Quéméneur propose de prendre les 4040 dollars or (soit environ 60 000 francs) de Seznec en échange de la vente de Plourivo.
13h45 : Quéméneur retourne voir son banquier pour l'informer qu'il a trouvé les fonds. Il n'a plus besoin de la banque. Il demande uniquement une avance de 10 000 Francs qui lui est accordée.
Dans l'après-midi, à Landerneau, Quéméneur écrit à Pouliquen pour lui demander 60 000 Francs.
Entre 11h40 et 13h45, Quéméneur a bien trouvé la somme d'environ 50 000 F qui lui manquait pour réaliser son affaire de Cadillac. La somme provient des dollars or de Seznec. A la fin de la journée du 22 mai, Quéméneur dispose de 60 000 F (Pouliquen) + 60 000 F (Seznec) + 10 000 F (banque) + 19 600 F de traites diverses au profit de Quéméneur.
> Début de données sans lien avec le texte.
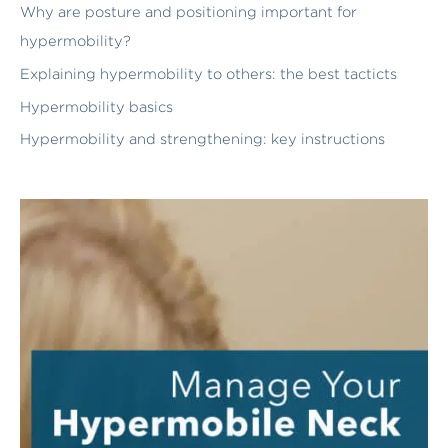
Why are posture and positioning important for
hypermobility?
Explaining hypermobility to others: the best tacticts
Hypermobility basics
Hypermobility and strengthening: key instructions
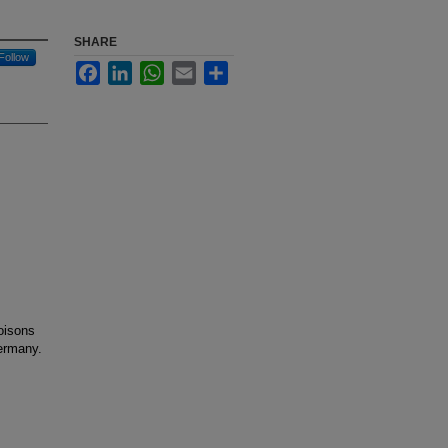
SHARE
Follow
Facebook
LinkedIn
WhatsApp
Email
Share
oisons
ermany.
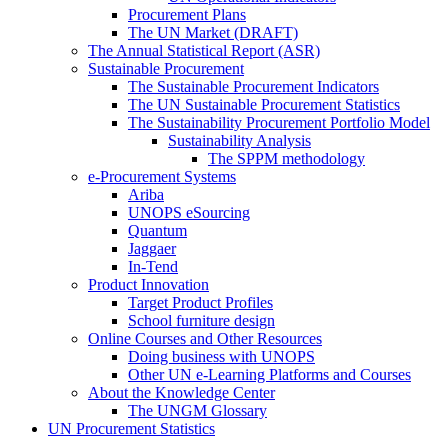
Procurement Plans
The UN Market (DRAFT)
The Annual Statistical Report (ASR)
Sustainable Procurement
The Sustainable Procurement Indicators
The UN Sustainable Procurement Statistics
The Sustainability Procurement Portfolio Model
Sustainability Analysis
The SPPM methodology
e-Procurement Systems
Ariba
UNOPS eSourcing
Quantum
Jaggaer
In-Tend
Product Innovation
Target Product Profiles
School furniture design
Online Courses and Other Resources
Doing business with UNOPS
Other UN e-Learning Platforms and Courses
About the Knowledge Center
The UNGM Glossary
UN Procurement Statistics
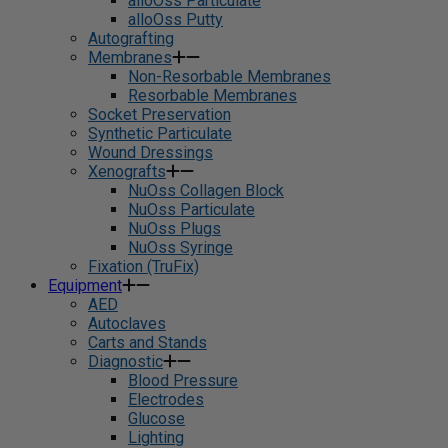
alloOss Particulate
alloOss Putty
Autografting
Membranes
Non-Resorbable Membranes
Resorbable Membranes
Socket Preservation
Synthetic Particulate
Wound Dressings
Xenografts
NuOss Collagen Block
NuOss Particulate
NuOss Plugs
NuOss Syringe
Fixation (TruFix)
Equipment
AED
Autoclaves
Carts and Stands
Diagnostic
Blood Pressure
Electrodes
Glucose
Lighting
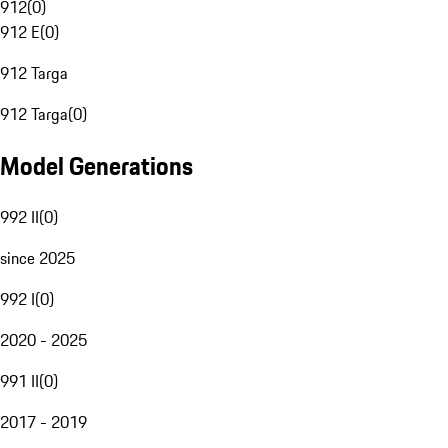
912
(
0
)
912 E
(
0
)
912 Targa
912 Targa
(
0
)
Model Generations
992 II
(
0
)
since 2025
992 I
(
0
)
2020 - 2025
991 II
(
0
)
2017 - 2019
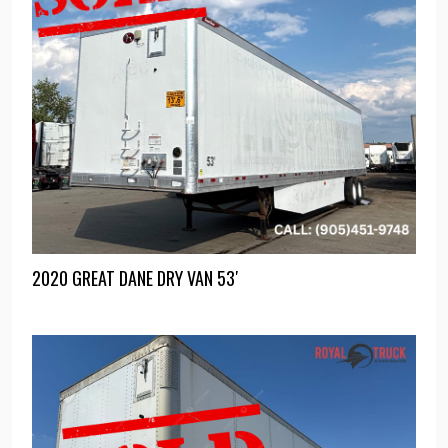
2020 GREAT DANE DRY VAN 53′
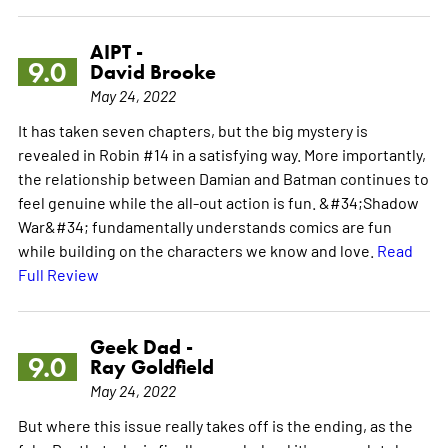
AIPT -
9.0
David Brooke
May 24, 2022
It has taken seven chapters, but the big mystery is
revealed in Robin #14 in a satisfying way. More importantly,
the relationship between Damian and Batman continues to
feel genuine while the all-out action is fun. &#34;Shadow
War&#34; fundamentally understands comics are fun
while building on the characters we know and love.
Read
Full Review
Geek Dad -
9.0
Ray Goldfield
May 24, 2022
But where this issue really takes off is the ending, as the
La preuve directe est dans la juxtaposition des 4 procès-verbaux ci-dessous.
Déposition de Guillaume Seznec le 26 Juin 1923
Déposition de Jean Pouliquen le 27 juin 1923
Déposition de Gabriel Saleun, le 28 juin 1923
Déposition Seznec 1 septembre 1923
Déposition de Guillaume Seznec le 26 Juin 1923 par le commissaire Cunat
Déposition Seznec page 1
Déposition Seznec page 2 et 3
Déposition Seznec page 4
Déposition Seznec page 5
Déposition Seznec page 6
Déposition Seznec page 7
Déposition de Jean Pouliquen le 27 juin 1923 par le commissaire Vidal
Déposition Pouliquen page 1
Déposition de Gabriel Saleun, le 28 juin 1923
déposition Saleun page 1
Déposition Saleun pages 2 et 3
Déposition Seznec
Je me nomme Joseph Marie, dit "Guillaume" âgé de 45 ans, profession de négociant en bois, demeurant rue de Brest à Morlaix.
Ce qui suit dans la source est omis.